The gamma (Direct Coombs Test) DAT was negative. Glucose-6-phosphate dehydrogenase deficiency, osmotic fragility and pyruvate kinase assays were normal. Hemoglobin electrophoresis was normal. A further diagnostic test revealed the cause of this child’s anemia.

CASE 2 DIAGNOSIS: AUTOIMMUNE HEMOLYTIC ANEMIA

Discussion

The nongamma DAT was subsequently reported to be positive, with an immunoglobulin (Ig) M Donath-Landsteiner antibody detected. The child was hemodynamically stable and did not require transfusion. Her urine gradually cleared with no hemoglobin detected by dipstick by the fifth day in hospital, and her unconjugated bilirubin returned to normal.
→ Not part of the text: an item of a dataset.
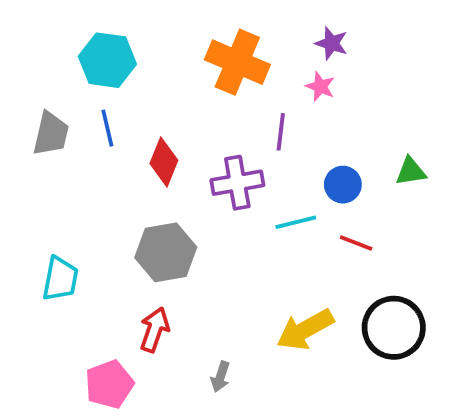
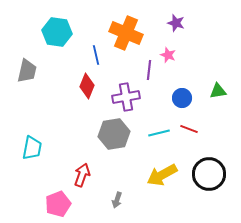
pink star: (320, 87) -> (168, 55), moved
blue line: (107, 128) -> (96, 55), moved
cyan line: (296, 222) -> (159, 133), moved
gray hexagon: (166, 252) -> (114, 134), moved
Investigations for an infectious etiology including serology for Epstein-Barr virus, cytomegalovirus, hepatitis A and B, and parvovirus; a nasopharyngeal swab for viruses; and a throat swab for mycoplasma polymerase chain reaction were negative. Her reticulocyte count was 366·10⁹/L, and her hemoglobin was 64 g/L at discharge on the seventh hospital day.

This case, describing a girl with an acute autoimmune hemolytic anemia (AIHA), contains several important lessons for the clinician. A urine sample that tests positive for blood by dipstick should be examined microscopically to confirm the presence of intact RBCs. While the finding of a positive urine dipstick for blood is most often related to RBCs in the urine, myoglobinuria in the setting of rhabdomyolysis and hemoglobinuria in the presence of intravascular hemolysis will cause the same colour changes on a urine dipstick.

The differential diagnosis of a child with hemolytic anemia includes either immune-mediated causes of RBC destruction or nonimmune-mediated causes that can be divided into membrane defects (spherocytosis, elliptocytosis), enzyme defects (glucose-6-phosphate dehydrogenase deficiency, pyruvate kinase deficiency) and hemoglobinopathies (sickle cell disease, thalassemia). AIHA is caused by the production of antibodies (IgG or IgM) against one’s own erythrocyte membrane antigens. IgG-mediated AIHA generally involves a warm antibody directed against an Rh antigen on the surface of the RBCs, which are then destroyed by macrophages predominantly in the spleen. IgM antibodies are usually cold agglutinins directed against the I/i antigen and involves complement-mediated destruction that may occur intravascularly. The Donath-Landsteiner antibody sensitizes RBCs at cold temperatures and causes hemolysis as the temperature is raised, often causing a paroxysmal cold hemoglobinuria. Donath-Landsteiner AIHA is more common in children than in adults and may be responsible for over 30% of childhood AIHA. It has been associated with many common infections, including mycoplasma, parvovirus, Epstein-Barr virus and varicella.

Children with acute AIHA typically present with pallor, jaundice, lethargy, abdominal pain, low-grade fever and 1 signs of a hyperdynamic circulation, often after an unremarkable viral illness. Laboratory investigations usually show a normocytic, normochromic anemia with reticulocytosis and polychromasia, and spherocytes on a blood smear. The DAT test is positive. It is important to recognize that the gamma DAT test is only positive if the RBC has IgG on the surface. In IgM-mediated AIHA, as in this case, only the nongamma DAT test is positive.

Acute onset AIHA is usually self-limited and resolves without therapy within six months. Transfusion is only needed in cases of cardiovascular compromise. Steroids and intravenous immune globulin are effective in 80%, and splenectomy is helpful in 20% to 60% of cases of IgG-mediated illness, but are much less effective in IgM-mediated disease.

Clinical pearls

• A positive urine dipstick for blood may be caused by hemoglobinuria or myoglobinuria in addition to hematuria.

• Hemolytic anemia may be caused by immune (IgG or IgM antibody-mediated destruction) or nonimmune causes (RBC membrane defects, enzymopathies and hemoglobinopathies).